The Philadelphia native has played with remarkable consistency throughout his career and he doesn't just stick to one thing. This summer, he's doing some concerts with the group Canta Brasil, where he gets to dabble with one of his great loves: the music of Brazil. He also has his own working trio and the group Sphere, formed many years ago to play the music of Thelonious Sphere Monk, but long ago establishing itself as its own entity, still surfaces from time to time.

Barron can be found on any number of recordings with numerous giants of jazz. Check out his work with Yusef Lateef in the 1970s, ( Ten Years Hence is a desert island recording), his stellar work with Ron Carter's piccolo bass group, his sweet duets with Stan Getz on People Time or any of his own recordings, which have garnered five Grammy nominations. Barron can always be found at or near the top of fan and critics' polls. He's been on the top of his game for years, and is still learning, teaching and performing in excellent fashion.

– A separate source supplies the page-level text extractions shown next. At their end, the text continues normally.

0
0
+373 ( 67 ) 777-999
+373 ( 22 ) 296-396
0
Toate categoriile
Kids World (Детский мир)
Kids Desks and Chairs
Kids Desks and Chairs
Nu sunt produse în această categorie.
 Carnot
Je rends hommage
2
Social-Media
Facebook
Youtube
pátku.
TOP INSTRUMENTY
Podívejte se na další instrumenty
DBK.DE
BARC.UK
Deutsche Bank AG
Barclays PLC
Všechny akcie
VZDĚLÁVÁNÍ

His interest in jazz started in his childhood, growing up in a home where older brother Bill played tenor sax and had a good record collection that allowed Kenny to hear the jazz greats. "There was always music around the house. Bill had old 78 recordings with Charlie Parker and Dizzy and things like that. So I would listen to his records. And Philadelphia also had a great jazz radio station. So I heard it on the radio there as well," he says. "When I was old enough to go out and hang out, there were a lot of clubs there for local young musicians to go and play and work on their craft. So at about age 12, I actually really started listening to the music."

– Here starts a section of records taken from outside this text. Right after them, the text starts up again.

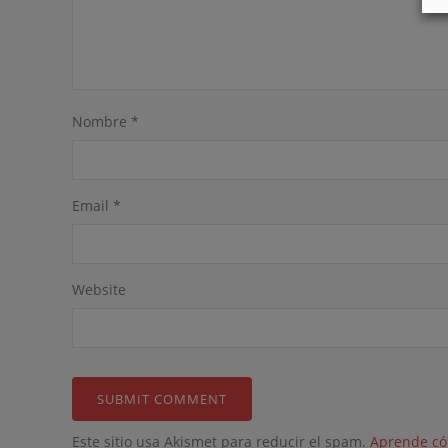
Nombre
*
Email
*
Website
Este sitio usa Akismet para reducir el spam.
Aprende có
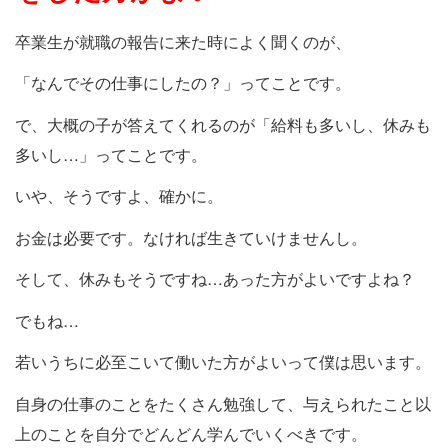
卒業生が就職の報告に来た時によく聞くのが、
「なんでその仕事にしたの？」ってことです。
で、大概の子が答えてくれるのが「給料も多いし、休みも
多いし…」ってことです。
いや、そうですよ、確かに。
お金は必要です。なければ生きていけませんし。
そして、休みもそうですね…あった方がよいですよね？
でもね…
若いうちに必至こいて働いた方がよいって僕は思います。
自身の仕事のことをたくさん勉強して、与えられたこと以
上のことを自分でどんどん学んでいくべきです。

Tommy Flanagan, Hank Jones and Wynton Kelly were among his early influences, and he moved on to listen to more contemporary players like McCoy Tyner and Thelonious Monk. He also loved the work of John Coltrane and Clifford Brown, "and guitar players. Because they had a way of playing harmony and chords that really fascinated me."

Barron was studying classical piano from the age of six through high school, so his technique was developing. But so was his ear for jazz by listening to records and getting out to clubs. While he was still in high school, his reputation was such that he began getting calls to play with top musicians coming through town.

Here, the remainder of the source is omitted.